**Prompt**
Using only the records, tally the lines with "Linnaeus" in them and state that total by itself.

**Source material**
# # # # #

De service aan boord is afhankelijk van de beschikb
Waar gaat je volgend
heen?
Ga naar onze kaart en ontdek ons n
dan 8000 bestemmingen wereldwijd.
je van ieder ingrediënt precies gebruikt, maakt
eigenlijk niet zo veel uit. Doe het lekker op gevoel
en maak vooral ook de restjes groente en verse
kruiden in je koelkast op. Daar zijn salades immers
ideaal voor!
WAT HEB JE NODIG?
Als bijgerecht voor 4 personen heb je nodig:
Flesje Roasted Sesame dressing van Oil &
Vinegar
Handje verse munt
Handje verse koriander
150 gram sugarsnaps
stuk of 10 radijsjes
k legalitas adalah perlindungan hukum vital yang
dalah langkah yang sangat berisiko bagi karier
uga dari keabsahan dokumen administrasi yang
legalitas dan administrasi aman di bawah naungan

# # # # #

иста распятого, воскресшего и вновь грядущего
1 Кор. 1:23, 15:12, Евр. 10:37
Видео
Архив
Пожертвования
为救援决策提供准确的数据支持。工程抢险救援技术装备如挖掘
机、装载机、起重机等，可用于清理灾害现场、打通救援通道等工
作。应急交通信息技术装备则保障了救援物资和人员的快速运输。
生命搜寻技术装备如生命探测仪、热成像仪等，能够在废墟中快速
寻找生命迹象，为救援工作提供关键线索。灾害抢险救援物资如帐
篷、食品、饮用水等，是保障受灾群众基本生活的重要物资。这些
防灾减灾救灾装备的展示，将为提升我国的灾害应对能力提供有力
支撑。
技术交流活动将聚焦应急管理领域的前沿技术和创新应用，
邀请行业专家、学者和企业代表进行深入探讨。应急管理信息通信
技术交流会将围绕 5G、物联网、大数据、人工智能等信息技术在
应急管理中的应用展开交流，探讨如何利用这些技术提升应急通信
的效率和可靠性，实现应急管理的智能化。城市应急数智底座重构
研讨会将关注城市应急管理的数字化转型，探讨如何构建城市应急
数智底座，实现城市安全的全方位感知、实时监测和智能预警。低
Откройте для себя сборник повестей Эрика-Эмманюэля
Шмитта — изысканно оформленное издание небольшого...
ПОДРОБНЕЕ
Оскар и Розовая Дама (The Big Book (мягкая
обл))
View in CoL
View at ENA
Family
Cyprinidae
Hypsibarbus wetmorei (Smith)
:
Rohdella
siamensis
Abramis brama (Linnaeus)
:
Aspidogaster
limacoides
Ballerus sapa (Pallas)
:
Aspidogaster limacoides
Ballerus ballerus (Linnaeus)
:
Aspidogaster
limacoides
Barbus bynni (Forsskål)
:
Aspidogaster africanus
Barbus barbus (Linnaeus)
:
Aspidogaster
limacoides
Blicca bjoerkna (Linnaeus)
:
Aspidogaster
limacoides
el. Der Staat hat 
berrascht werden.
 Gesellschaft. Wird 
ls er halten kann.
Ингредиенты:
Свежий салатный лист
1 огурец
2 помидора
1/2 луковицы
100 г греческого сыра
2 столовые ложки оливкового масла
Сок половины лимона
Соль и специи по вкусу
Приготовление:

# # # # #

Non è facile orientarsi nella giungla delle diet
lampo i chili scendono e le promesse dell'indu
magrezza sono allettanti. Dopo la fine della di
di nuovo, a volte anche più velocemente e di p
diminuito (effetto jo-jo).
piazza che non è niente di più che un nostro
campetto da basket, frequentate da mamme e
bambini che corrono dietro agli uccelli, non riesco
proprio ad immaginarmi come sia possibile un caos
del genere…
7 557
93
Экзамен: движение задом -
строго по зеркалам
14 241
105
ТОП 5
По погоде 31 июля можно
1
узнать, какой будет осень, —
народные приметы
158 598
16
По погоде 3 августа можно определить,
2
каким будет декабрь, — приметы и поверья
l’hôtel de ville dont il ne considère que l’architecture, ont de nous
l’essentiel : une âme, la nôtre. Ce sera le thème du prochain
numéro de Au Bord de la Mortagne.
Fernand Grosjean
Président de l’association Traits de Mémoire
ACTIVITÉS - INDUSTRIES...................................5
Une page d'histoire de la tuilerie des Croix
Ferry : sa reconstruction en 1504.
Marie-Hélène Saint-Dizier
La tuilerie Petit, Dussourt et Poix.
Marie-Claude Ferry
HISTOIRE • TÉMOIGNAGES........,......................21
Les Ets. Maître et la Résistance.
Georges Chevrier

# # # # #

**Task answer**
4